Do Swedish people not serve food to their guests?

While the majority of the internet was shocked to learn that Swedes are unlikely to feed guests in their home, the practice is actually the norm throughout Sweden.

As a rule, Swedish people don’t serve food to guests (particularly to other children who are playing at their house) so as to not mess up any dinner plans their family might have instead.

Linda Johansson wrote an op-ed on the issue for The Independent: “The Swedish thinking goes like this: the other child (or the other family) may have plans for another kind of dinner, and you wouldn’t want to ruin the routine or preparations. I don’t think it is anything to do with not wanting to feed the other child or because it costs money or anything like that, it’s more to do with tradition and wanting to eat with your own family.”

Across the internet, many other Swedes confirmed this long-standing tradition.

“Swedes cook for the people they expect (family). Precise portions,” tweeted one user. “We don’t mind guests, just tell us in advance and we’ll add one more. And in Sweden, it’s understood, you don’t eat at a friends house unannounced. No big deal here.”

Another person explained that the tradition was “out of respect” for the visiting child’s parents “who may have planned dinner” which would then get wasted. “Also, sitting down to dinner as a family was an important part of the day, so you shouldn’t mess with another family’s meal time,” they said.

Even Swedish pop singer Zara Larsson weighed in on the controversy, tweeting: “Peak Swedish culture <3 :’-)”

Why is there outrage?

As the discussion surrounding the Swedish cultural practice gained traction, many users were somewhat offended by the country’s tendency to not serve their guests. Some people believed that children – even if they are guests – should still be fed in case they haven’t eaten all day.

“But why are you inviting children for a playdate without the thought that you NEED to feed them, kids get tired and hungry after playing,” said one Twitter user.

Another person, who was raised in Stockholm to Persian parents, claimed that their Swedish neighbour left them alone and “hungry” in her bedroom while she ate dinner with her family. “I had a good friendship with my Swedish neighbor FOR SEVERAL YEARS & every time I was at her house during dinner-time she would leave me ALONE in her bedroom NOT SAYING A WORD TO ME, left me alone for about 20-30 minutes while I sit upstairs with a hungry stomach,” they said.

Others cited their own cultures as reasons to never leave a guest hungry in their own home. In fact, Instagram account @LoverofGeography created a map in the wake of #Swedengate that highlights which European countries are more likely than others to feed their guests. Scandinavian countries such as Norway, Sweden, and Finland were highlighted in red, meaning “very unlikely to give you food”. Mediterranean countries such as Italy, Spain, and Greece were deemed “almost always” likely to serve food to their guests.
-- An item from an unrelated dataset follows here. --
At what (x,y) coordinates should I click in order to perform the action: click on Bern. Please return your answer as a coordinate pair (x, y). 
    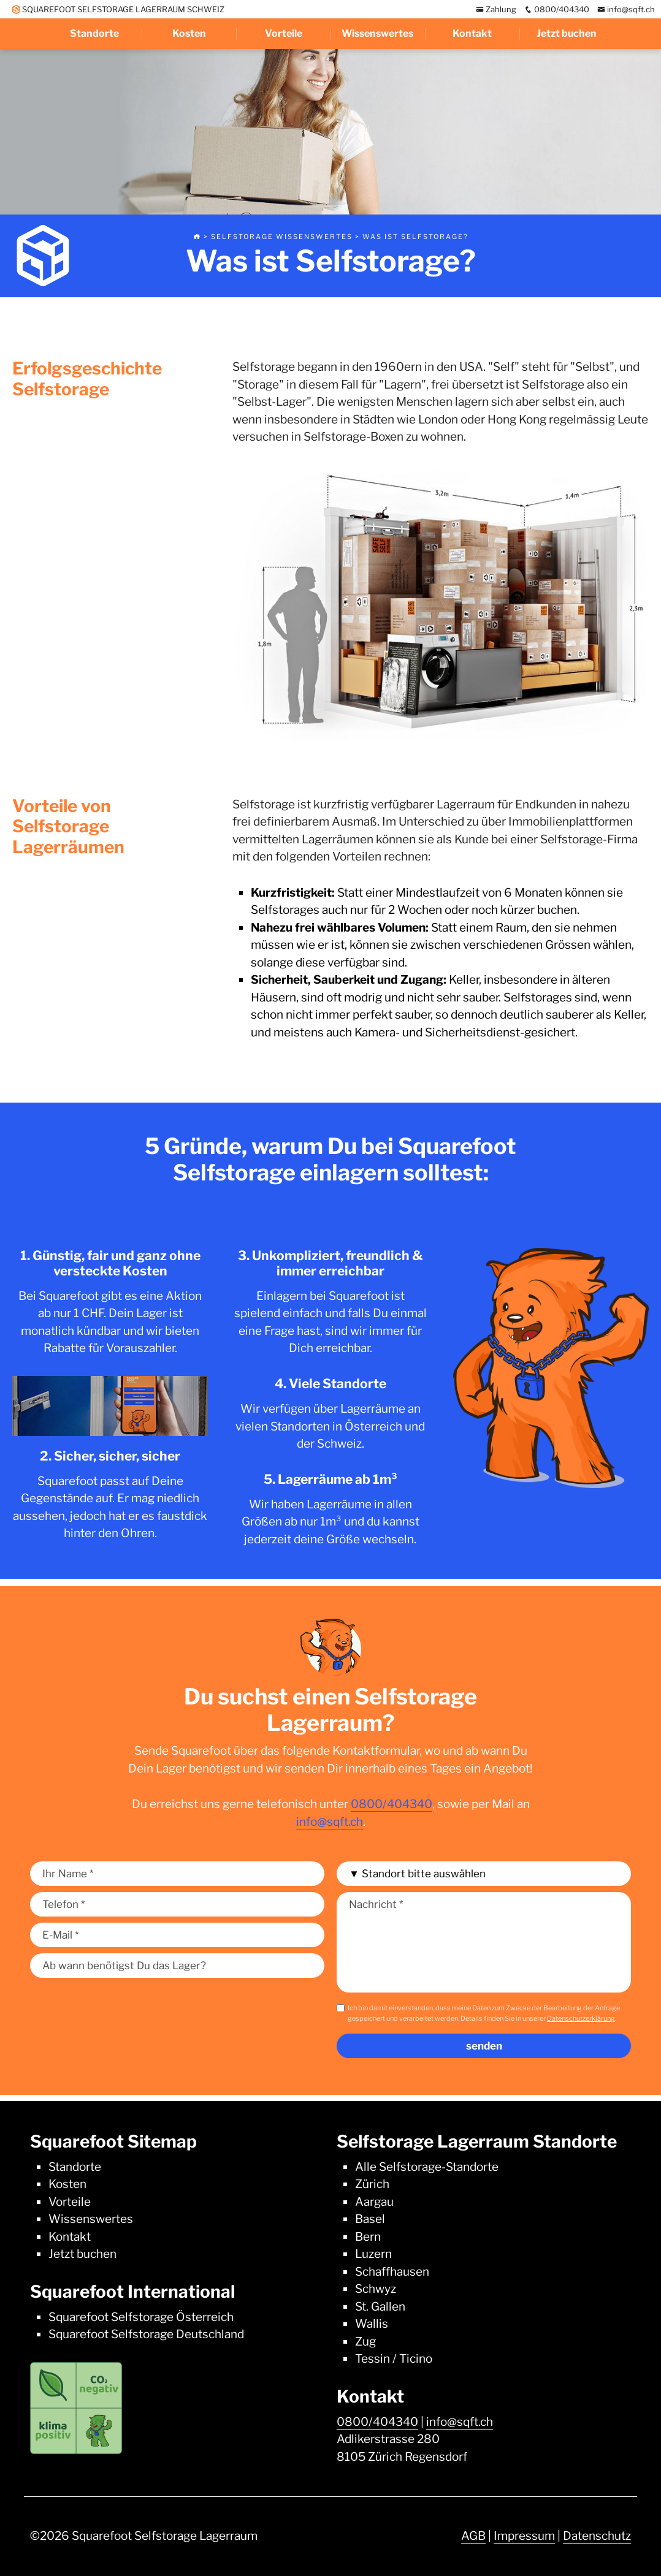
    Looking at the image, I should click on (368, 2237).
“Meanwhile in Indonesia, we cook extra food daily in case some friends, family, and neighbours coming during lunch/dinner time,” one person tweeted, while someone else said: “This doesn’t happen in Asian families. If anything, the host won’t eat so they can give more to the guest.”

Another person wrote: “Just so you know, Black people look down on people who do this. Not feeding a child when they come over to play but everybody else ate, is a guaranteed way to make sure that child will never come through your door again. We feed everybody. Even when we don’t have enough.”

After days of debating Sweden’s cultural practices, it’s safe to say that #Swedengate won’t change much about the country’s unspoken rule to not feed their house guests. While the tradition is typical to Sweden, it seems that the only people who find it strange are those who aren’t from Sweden. If anything, the online discourse helped shed a light on the world’s differing cultures — even if they cause quite a stir.